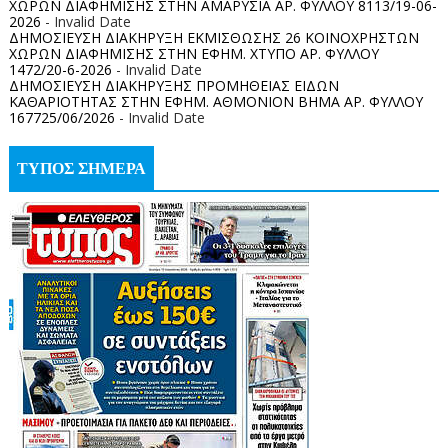
ΧΩΡΩΝ ΔΙΑΦΗΜΙΣΗΣ ΣΤΗΝ ΑΜΑΡΥΣΙΑ ΑΡ. ΦΥΛΛΟΥ 8113/19-06-
2026
- Invalid Date
ΔΗΜΟΣΙΕΥΣΗ ΔΙΑΚΗΡΥΞΗ ΕΚΜΙΣΘΩΣΗΣ 26 ΚΟΙΝΟΧΡΗΣΤΩΝ
ΧΩΡΩΝ ΔΙΑΦΗΜΙΣΗΣ ΣΤΗΝ ΕΦΗΜ. ΧΤΥΠΟ ΑΡ. ΦΥΛΛΟΥ
1472/20-6-2026
- Invalid Date
ΔΗΜΟΣΙΕΥΣΗ ΔΙΑΚΗΡΥΞΗΣ ΠΡΟΜΗΘΕΙΑΣ ΕΙΔΩΝ
ΚΑΘΑΡΙΟΤΗΤΑΣ ΣΤΗΝ ΕΦΗΜ. ΑΘΜΟΝΙΟΝ ΒΗΜΑ ΑΡ. ΦΥΛΛΟΥ
167725/06/2026
- Invalid Date
ΤΥΠΟΣ ΣΗΜΕΡΑ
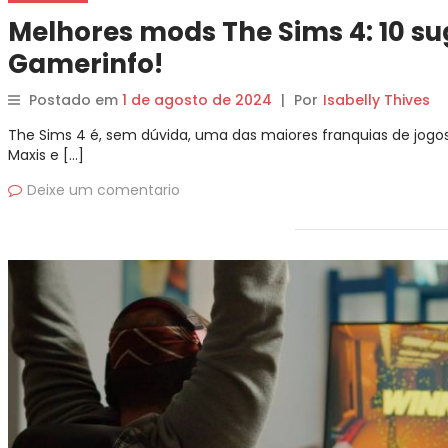
Melhores mods The Sims 4: 10 s
Gamerinfo!
Postado em
1 de agosto de 2024
|
Por
Isabelly Thives
The Sims 4 é, sem dúvida, uma das maiores franquias de jogo
Maxis e […]
Deixe um comentario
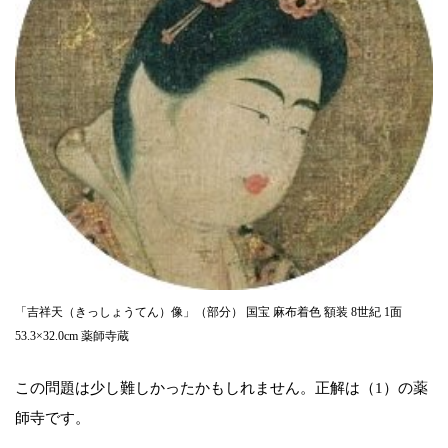
「吉祥天（きっしょうてん）像」（部分） 国宝 麻布着色 額装 8世紀 1面
53.3×32.0cm 薬師寺蔵
この問題は少し難しかったかもしれません。正解は（1）の薬
師寺です。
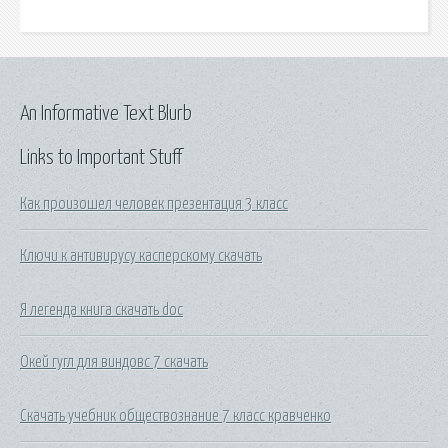
An Informative Text Blurb
Links to Important Stuff
Как произошел человек презентация 3 класс
Ключи к антивирусу касперскому скачать
Я легенда книга скачать doc
Окей гугл для виндовс 7 скачать
Скачать учебник обществознание 7 класс кравченко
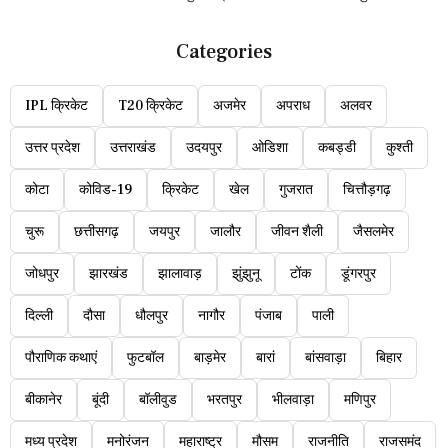
Categories
IPL क्रिकेट
T20 क्रिकेट
अजमेर
अपराध
अलवर
उत्तर प्रदेश
उत्तराखंड
उदयपुर
ओडिशा
कबड्डी
कुश्ती
कोटा
कोविड-19
क्रिकेट
खेल
गुजरात
चित्तौड़गढ़
चुरू
छत्तीसगढ़
जयपुर
जालौर
जीवन शैली
जैसलमेर
जोधपुर
झारखंड
झालावाड़
झुंझुनू
टोंक
डूंगरपुर
दिल्ली
दौसा
धौलपुर
नागौर
पंजाब
पाली
पौराणिक कथाएं
फुटबॉल
बाड़मेर
बारां
बांसवाड़ा
बिहार
बीकानेर
बूंदी
बॉलीवुड
भरतपुर
भीलवाड़ा
मणिपुर
मध्य प्रदेश
मनोरंजन
महाराष्ट्र
मौसम
राजनीति
राजसमंद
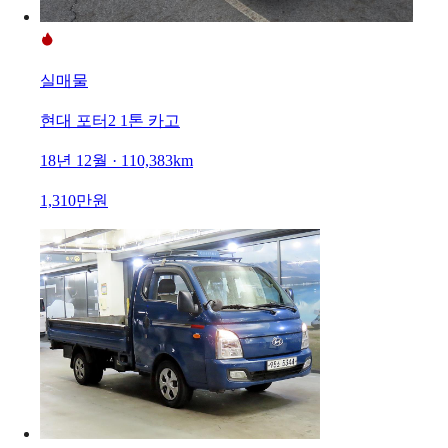
실매물
현대 포터2 1톤 카고
18년 12월 · 110,383km
1,310만원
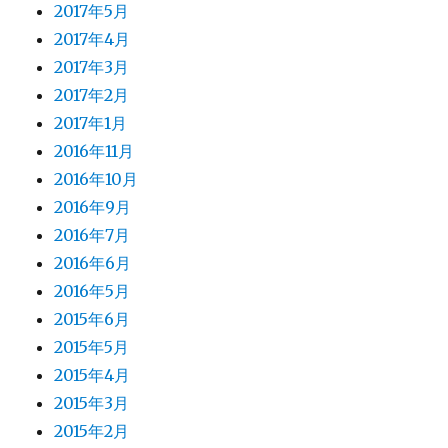
2017年5月
2017年4月
2017年3月
2017年2月
2017年1月
2016年11月
2016年10月
2016年9月
2016年7月
2016年6月
2016年5月
2015年6月
2015年5月
2015年4月
2015年3月
2015年2月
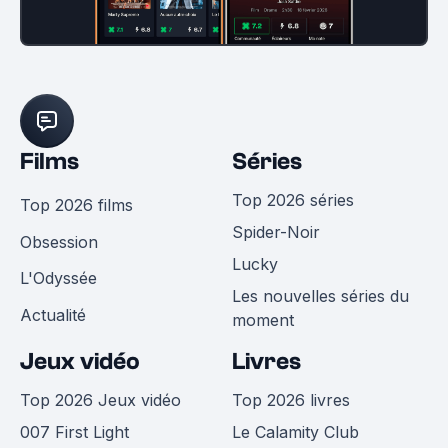
Films
Séries
Top 2026 séries
Top 2026 films
Spider-Noir
Obsession
Lucky
L'Odyssée
Les nouvelles séries du
Actualité
moment
Jeux vidéo
Livres
Top 2026 Jeux vidéo
Top 2026 livres
007 First Light
Le Calamity Club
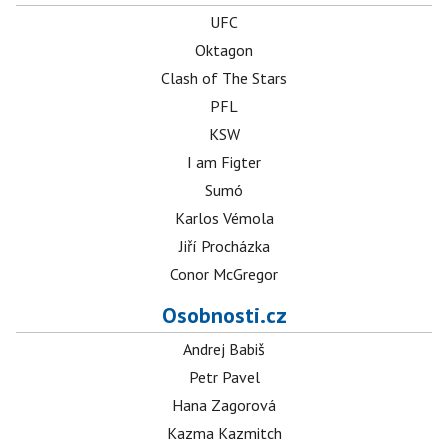
UFC
Oktagon
Clash of The Stars
PFL
KSW
I am Figter
Sumó
Karlos Vémola
Jiří Procházka
Conor McGregor
Osobnosti.cz
Andrej Babiš
Petr Pavel
Hana Zagorová
Kazma Kazmitch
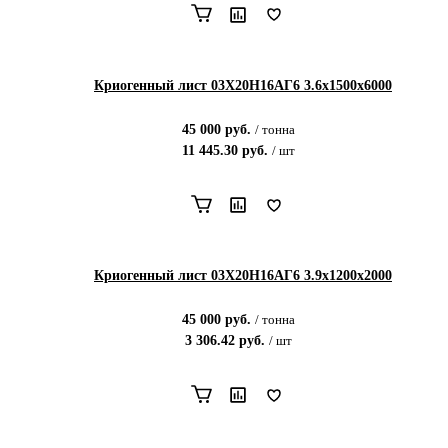
Криогенный лист 03Х20Н16АГ6 3.6х1500х6000
45 000
руб.
/
тонна
11 445.30
руб.
/
шт
Криогенный лист 03Х20Н16АГ6 3.9х1200х2000
45 000
руб.
/
тонна
3 306.42
руб.
/
шт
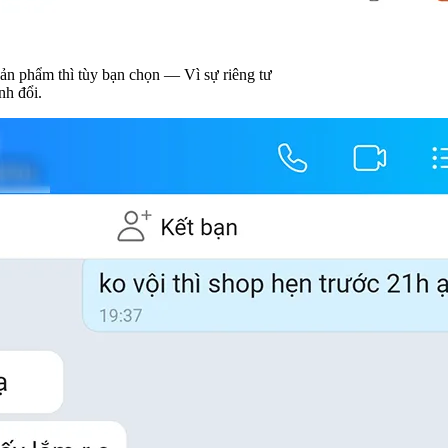
chọn — Vì sự riêng tư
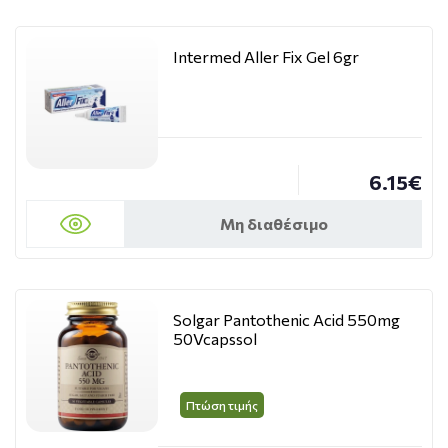
Intermed Aller Fix Gel 6gr
6.15€
Μη διαθέσιμο
Solgar Pantothenic Acid 550mg
50Vcapssol
Πτώση τιμής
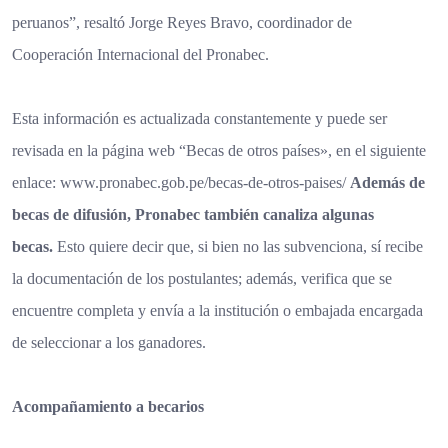
peruanos”, resaltó Jorge Reyes Bravo, coordinador de
Cooperación Internacional del Pronabec.
Esta información es actualizada constantemente y puede ser
revisada en la página web “Becas de otros países», en el siguiente
enlace:
www.pronabec.gob.pe/becas-de-
otros-paises/
Además de
becas de difusión, Pronabec también canaliza algunas
becas.
Esto quiere decir que, si bien no las subvenciona, sí recibe
la documentación de los postulantes; además, verifica que se
encuentre completa y envía a la institución o embajada encargada
de seleccionar a los ganadores.
Acompañamiento a becarios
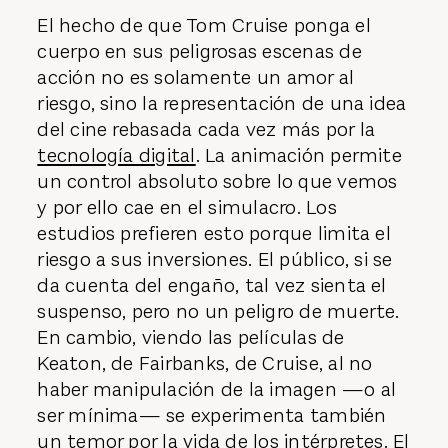
El hecho de que Tom Cruise ponga el
cuerpo en sus peligrosas escenas de
acción no es solamente un amor al
riesgo, sino la representación de una idea
del cine rebasada cada vez más por la
tecnología digital
. La animación permite
un control absoluto sobre lo que vemos
y por ello cae en el simulacro. Los
estudios prefieren esto porque limita el
riesgo a sus inversiones. El público, si se
da cuenta del engaño, tal vez sienta el
suspenso, pero no un peligro de muerte.
En cambio, viendo las películas de
Keaton, de Fairbanks, de Cruise, al no
haber manipulación de la imagen —o al
ser mínima— se experimenta también
un temor por la vida de los intérpretes. El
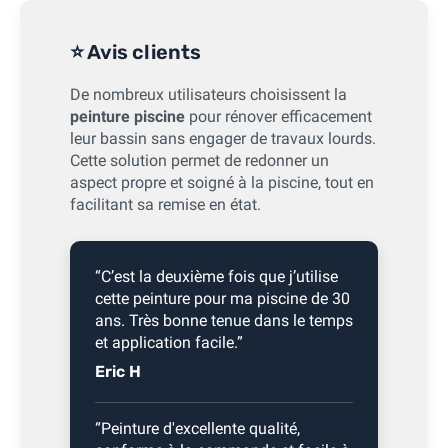
⭐ Avis clients
De nombreux utilisateurs choisissent la
peinture piscine
pour rénover efficacement
leur bassin sans engager de travaux lourds.
Cette solution permet de redonner un
aspect propre et soigné à la piscine, tout en
facilitant sa remise en état.
“C’est la deuxième fois que j’utilise
cette peinture pour ma piscine de 30
ans. Très bonne tenue dans le temps
et application facile.”
Eric H
“Peinture d'excellente qualité,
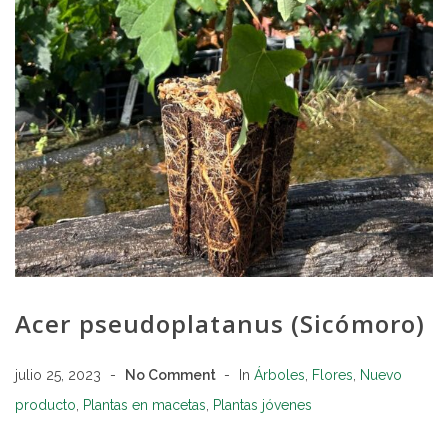
Acer pseudoplatanus (Sicómoro)
julio 25, 2023
No Comment
In
Árboles
,
Flores
,
Nuevo
producto
,
Plantas en macetas
,
Plantas jóvenes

Description of the task: Copy back exactly the lines above from the one containing "Melhores mods The Sims 4: 10 s" through the one containing "Окей гугл для виндовс 7 скачать", and leave every picture behind.

Answer space:
Melhores mods The Sims 4: 10 s
Gamerinfo!
Postado em
1 de agosto de 2024
|
Por
Isabelly Thives
The Sims 4 é, sem dúvida, uma das maiores franquias de jogo
Maxis e […]
Deixe um comentario
「吉祥天（きっしょうてん）像」（部分） 国宝 麻布着色 額装 8世紀 1面
53.3×32.0cm 薬師寺蔵
この問題は少し難しかったかもしれません。正解は（1）の薬
師寺です。
An Informative Text Blurb
Links to Important Stuff
Как произошел человек презентация 3 класс
Ключи к антивирусу касперскому скачать
Я легенда книга скачать doc
Окей гугл для виндовс 7 скачать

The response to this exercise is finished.